Limitations of input/output filtration
Input/output filtration can provide some extra protection against harmful outputs, but has several limitations:
#1 Jailbreaks are (still) possible
Input/output classifiers are trained to recognise prompts which may be harmful, through being shown many examples of harmful vs benign ones. However, users have often found ways to subvert this by disguising dangerous requests, for example through switching languages, burying them within a hypothetical scenario (such as a script for a play), or switching out harmful keywords for innocuous alternatives.
Filtering inputs and outputs makes it much harder, but not impossible, to jailbreak LLMs. Anthropic’s Constitutional Classifier approach is probably the most robust jailbreak defence to date. The company offered a $20,000 reward to anyone who could find a universal jailbreak that defeated the system (one that could elicit responses to all eight dangerous questions they provided) during a one-week challenge. One participant succeeded, with several others close behind.
For very powerful models that can be misused to cause very serious harm, just one successful jailbreak could prove catastrophic. While Anthropic’s results were impressive, they still demonstrate the difficulty of reliably preventing misuse.
#2 Input/output filtering can enshrine biases
Just like any other machine learning model, input/output classifiers are trained on vast amounts of data that can contain biases. These biases can be perpetuated by the classifier. For example, one study found that the Perspective API is significantly more likely to classify text as toxic if it is written in German.
#3 It’s hard to know what we should filter out
Input/output filtering suffers from the same problem as many of the other safety techniques we’ve written about – it helps us enforce a set of rules for AI, but doesn’t tell us which rules it should follow. For example, Anthropic’s classifier system filters prompts and outputs according to their own AI constitution, which is based on a number of sources including the UN Declaration of Human Rights.

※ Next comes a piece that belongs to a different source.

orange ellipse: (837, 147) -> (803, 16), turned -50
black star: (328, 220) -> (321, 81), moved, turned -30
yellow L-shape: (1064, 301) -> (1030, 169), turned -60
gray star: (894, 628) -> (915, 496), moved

AI companies have the stated aim of building superintelligent models that surpass humans in every domain, which means they could exert unprecedented power in the world. This raises ethical questions about their values being encoded by a small number of people – and means the stakes of getting these values “right” are extremely high. Human values would be very hard (if not impossible) to encode in a single specification.
AI is getting more powerful – and fast. We still don’t know how we’ll ensure that very advanced models are safe.